Pulitzer, as in the prize. Some say “pyoo-lit-zer”. Others say “pull-it-zer”. The family says it’s the latter.
I have a weird mnemonic stuck in my head for this one, thanks to newspaper columnist Dave Barry, who used to talk about the “Pullet Surprise.”
That merger is part of the local accent here. It seems to have to do with vowel narrowing before /n/. Most American accents do this to some degree with /æn/ (-an). But people around here narrow that vowel so much that they also wind up having to narrow /ɛn/ (-en) as well.
I actually lost the merger due to schooling. My early elementary teachers taught phonics and insisted on a single consistent vowel for all “Short E” as well as “short i”. And I have said “pen” before and a local with the merger thought I said “pan.”
Where I come from, you might think that the local football team is called the Bangles.
Manic Monday Night Football?
That’s how I say it (Chicago/Great Lakes dialect.) At least I can’t hear a difference between how I say “Bengels” and “Bangles.”
Similar to Carnegie. Supposedly it’s “car-NEGG-ie”. But everyone says CAR-neh-gie.
The Andrew Carnegie Foundation donates to NPR a lot - I suspect so they can have announcers say “this program is made possible by a grant from the Andrew Car-NEGG-ie Foundation”. But the other day, one of them said it the unapproved but ubiquitous way. I think it’s a losing battle. You hear that, CAR-neh-gie?
Huh - in my head it’s always been Car knee jee Hall. Whether that’s a mispronunciation of my own invention, or I heard it said that way, I don’t know.
Here in Western PA it’s pronounced car-NAY-gee. Pittsburgh has Carnegie Hall, the town of Carnegie, and a billion Carnegie Libraries. CAR-nuh-gee is that fancy schmancy performance hall in New York.
The same with gigawatt. See Back to the Future.
By that logic, every English speaker lisps when saying this, that, thanks, think. You use your preference for how a certain letter should be pronounced and apply that to another language. Compare English and German Volkswagen, where English speakers use the V and W in the English way, whereas Germans say Folksvagen. Do you think they have some kind of speech impediment? Because that’s what you’re claiming about Spanish lisping.
You’ve got some very wrong ideas about Spanish, and that’s about all I’ve got to say.
Cairo, Egypt: ˈkaɪrəʊ
Cairo, Georgia: ˈkeɪroʊ / kay-ro
Those are different words and the experts on either all pronounce it the same way. ![]()

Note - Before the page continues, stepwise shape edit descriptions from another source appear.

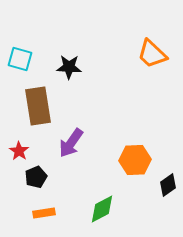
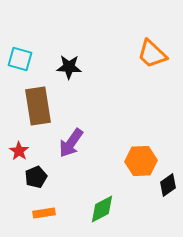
orange hexagon: moved 6 px right, 1 px down
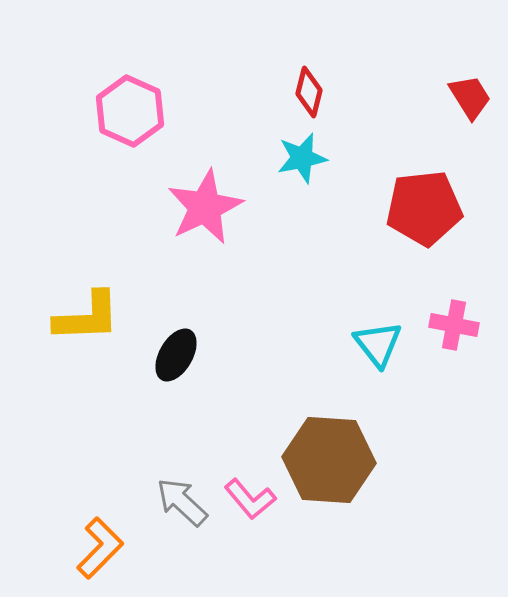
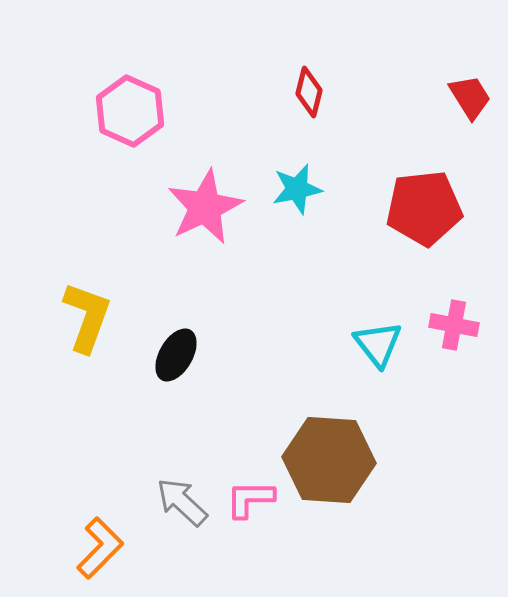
cyan star: moved 5 px left, 31 px down
yellow L-shape: rotated 68 degrees counterclockwise
pink L-shape: rotated 130 degrees clockwise
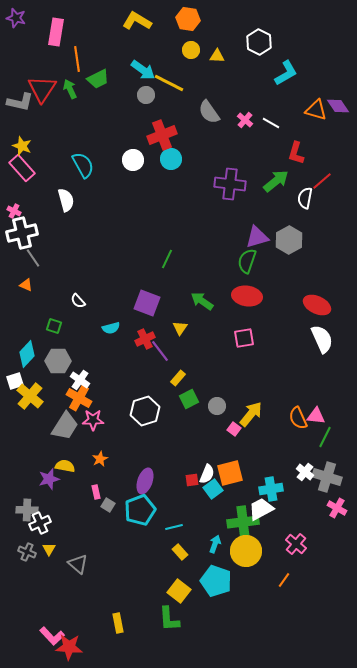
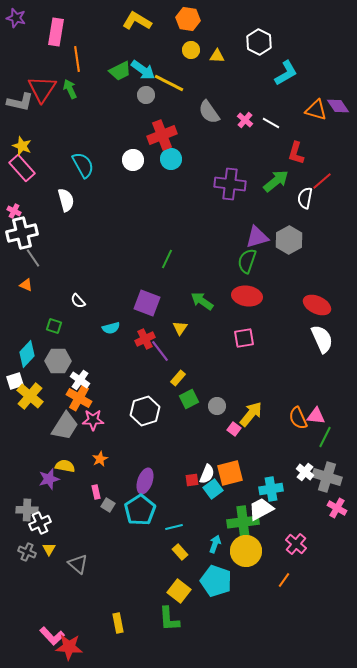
green trapezoid at (98, 79): moved 22 px right, 8 px up
cyan pentagon at (140, 510): rotated 12 degrees counterclockwise
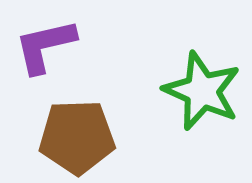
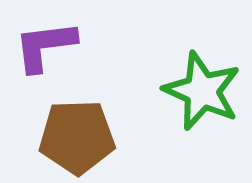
purple L-shape: rotated 6 degrees clockwise
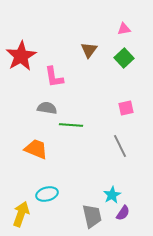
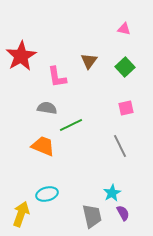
pink triangle: rotated 24 degrees clockwise
brown triangle: moved 11 px down
green square: moved 1 px right, 9 px down
pink L-shape: moved 3 px right
green line: rotated 30 degrees counterclockwise
orange trapezoid: moved 7 px right, 3 px up
cyan star: moved 2 px up
purple semicircle: rotated 63 degrees counterclockwise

I don’t think it’s so much a wrong idea about Spanish as it is differing definitions of “lisp” - I know that Spaniards pronounce certain words differently than Latin Americans. But “lisp” doesn’t simply mean the “c” in certain words is pronounced as a “th” would be in English. “Lisp” means that there is a speech impediment involved , that the sound is supposed to be pronounced one way and the person is unable to do so. An entire country ( or even region) cannot have a lisp - when it’s that widespread it’s an accent or a dialect, not a speech impediment.

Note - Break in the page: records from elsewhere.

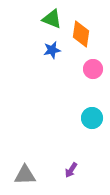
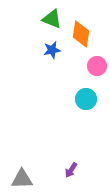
pink circle: moved 4 px right, 3 px up
cyan circle: moved 6 px left, 19 px up
gray triangle: moved 3 px left, 4 px down
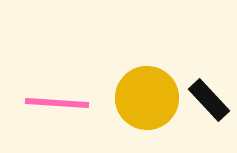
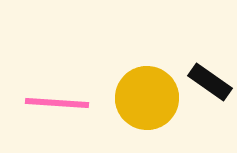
black rectangle: moved 1 px right, 18 px up; rotated 12 degrees counterclockwise
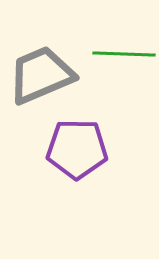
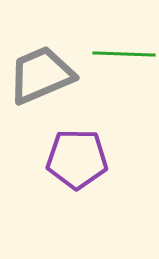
purple pentagon: moved 10 px down
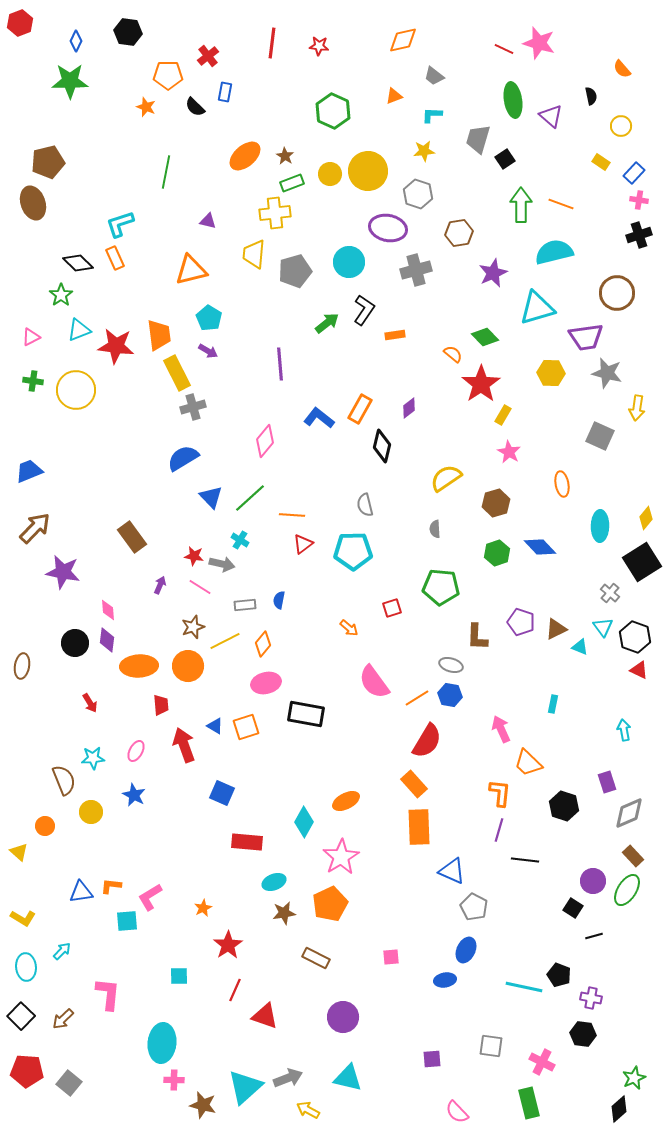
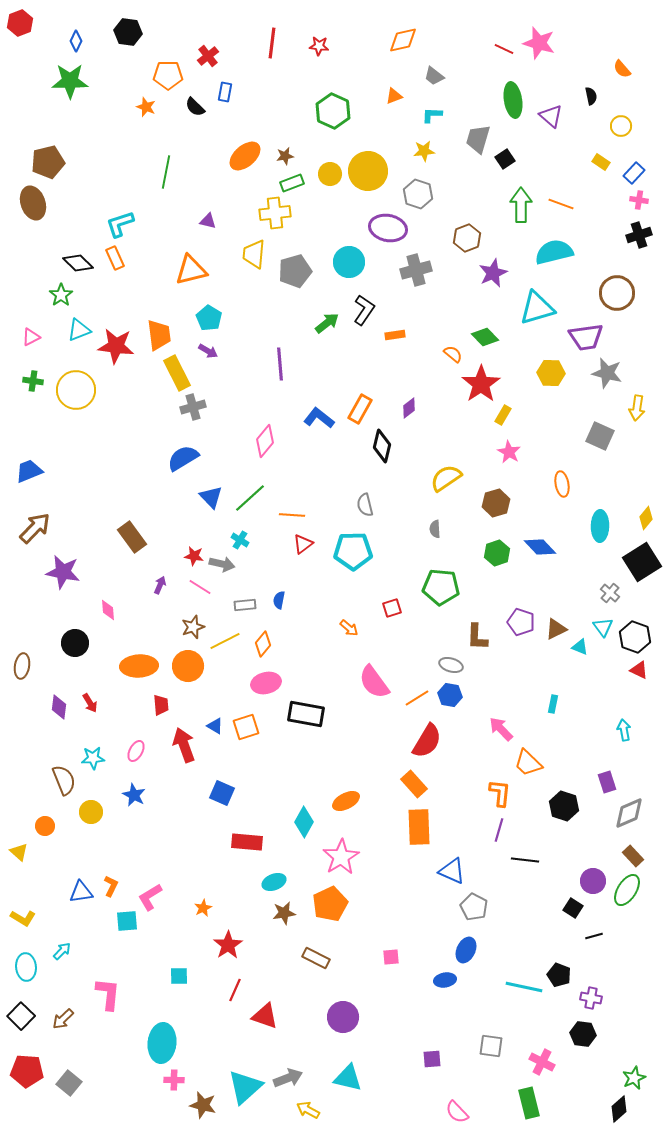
brown star at (285, 156): rotated 30 degrees clockwise
brown hexagon at (459, 233): moved 8 px right, 5 px down; rotated 12 degrees counterclockwise
purple diamond at (107, 640): moved 48 px left, 67 px down
pink arrow at (501, 729): rotated 20 degrees counterclockwise
orange L-shape at (111, 886): rotated 110 degrees clockwise
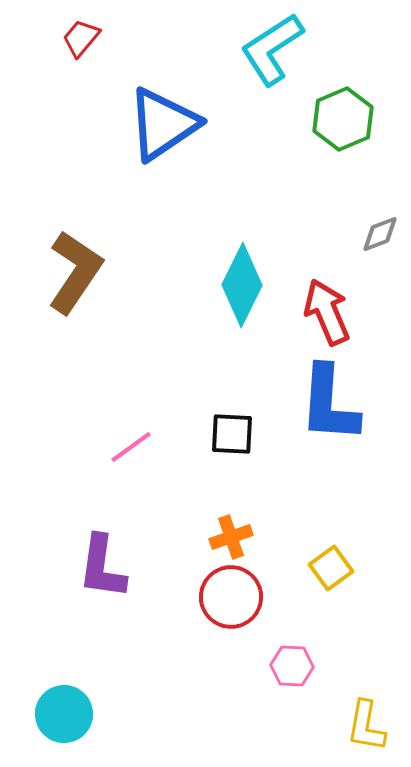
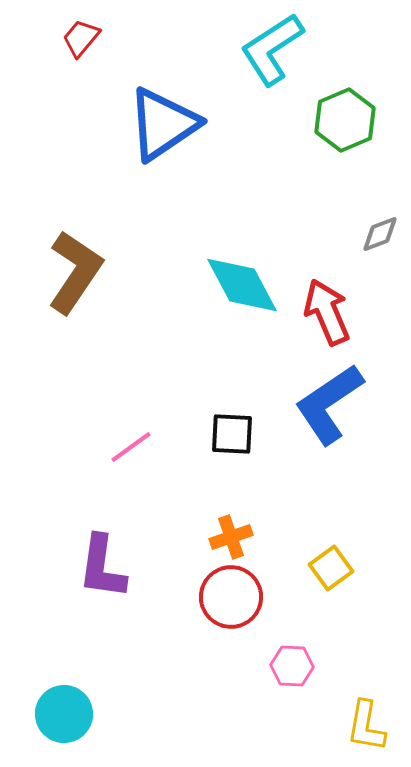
green hexagon: moved 2 px right, 1 px down
cyan diamond: rotated 54 degrees counterclockwise
blue L-shape: rotated 52 degrees clockwise
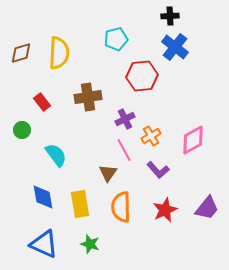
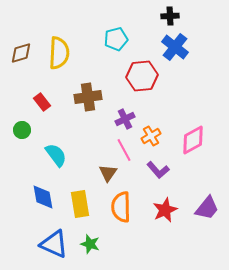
blue triangle: moved 10 px right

Cairo Illinois is also “KAY-ro”
Ditto for this Northeast Ohioan.
I think you’re bending over backwards to be even handed here. @alovem is wrong to call it a lisp, notwithstanding the fact that this has been a common informal way to describe it, attributable to an urban legend about its origin. Castilian speakers do not all have a speech impediment.
100%.
When I pronounce Garbiñe Muguruza with a “tha” at the end but Paola Suárez with a “ez” at the end, do I lose my lisp mid sentence?
This is a nutty, if not downright offensive, characterization.
Hint: Muguruza is from Spain, Suárez is from Argentina.
My bolding:
Yes, obviously. Who in their right mind would claim otherwise?
I don’t know what urban legend you’re talking about, and I use the word lisp as a description of the consonant sound, without implying that there’s any kind of speech impediment. There’s probably a more technical word to describe it, but it’s common IME to refer to that as lisping.